*** Entries provided ***
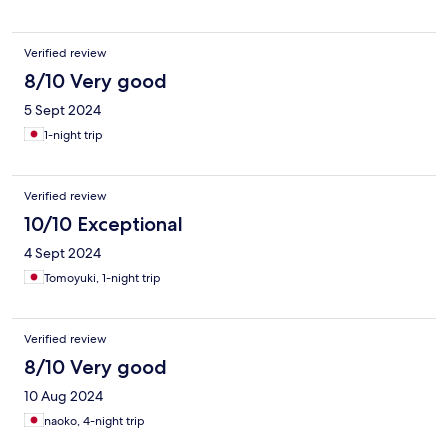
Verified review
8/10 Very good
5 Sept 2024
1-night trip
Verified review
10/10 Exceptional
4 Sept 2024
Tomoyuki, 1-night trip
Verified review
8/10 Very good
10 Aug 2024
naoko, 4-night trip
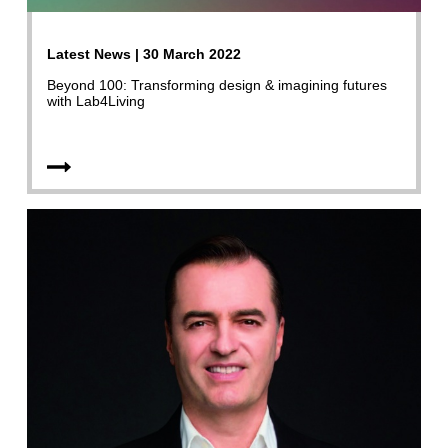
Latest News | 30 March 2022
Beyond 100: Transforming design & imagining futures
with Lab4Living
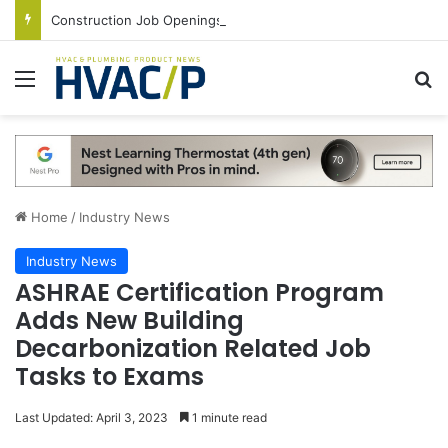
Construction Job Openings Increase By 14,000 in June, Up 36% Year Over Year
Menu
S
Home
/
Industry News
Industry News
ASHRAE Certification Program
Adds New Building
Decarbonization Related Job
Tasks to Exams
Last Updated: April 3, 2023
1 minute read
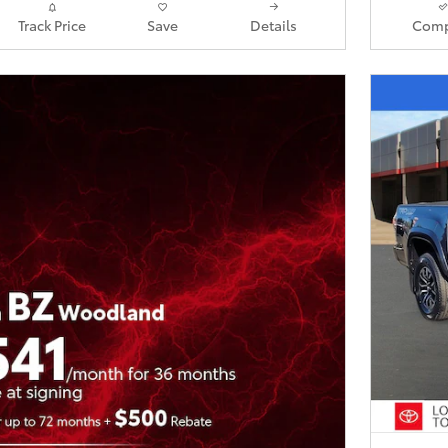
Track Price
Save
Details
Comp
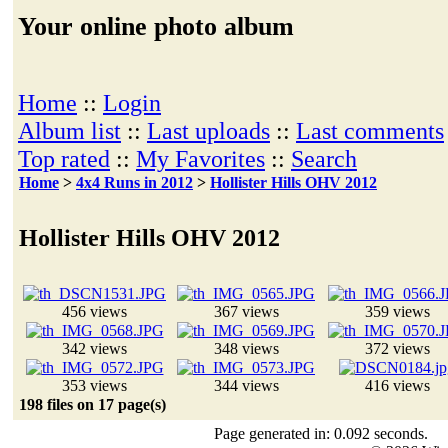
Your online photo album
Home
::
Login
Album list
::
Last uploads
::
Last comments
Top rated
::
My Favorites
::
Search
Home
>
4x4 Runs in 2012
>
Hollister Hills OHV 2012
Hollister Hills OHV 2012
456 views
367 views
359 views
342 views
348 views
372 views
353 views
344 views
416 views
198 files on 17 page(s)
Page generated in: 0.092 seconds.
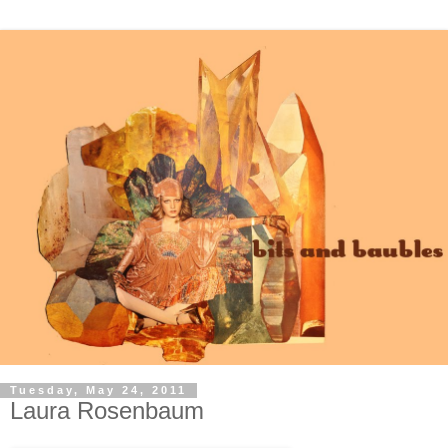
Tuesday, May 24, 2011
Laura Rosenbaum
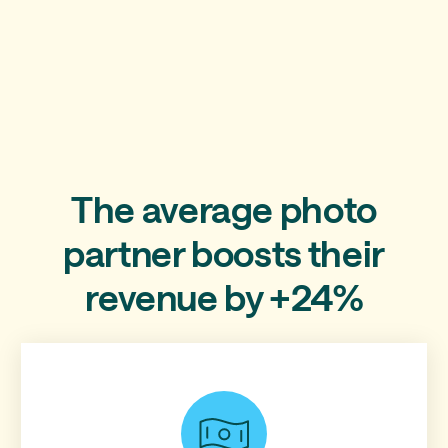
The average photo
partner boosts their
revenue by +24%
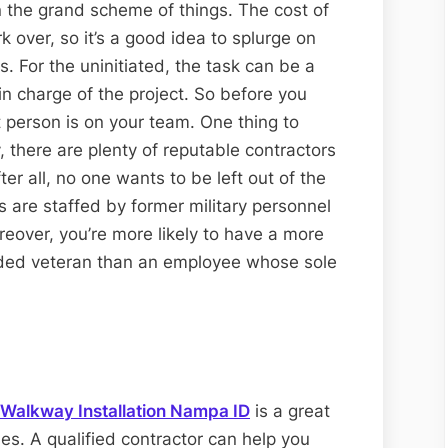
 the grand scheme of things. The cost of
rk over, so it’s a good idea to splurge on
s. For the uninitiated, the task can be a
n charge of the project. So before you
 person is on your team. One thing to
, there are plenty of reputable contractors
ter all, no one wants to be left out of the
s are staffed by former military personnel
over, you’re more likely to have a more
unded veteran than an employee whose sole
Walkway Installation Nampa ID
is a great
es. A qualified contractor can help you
***
Using the data above, report how many lines include the string "trip" and add nothing to the number.

**Answer:** 3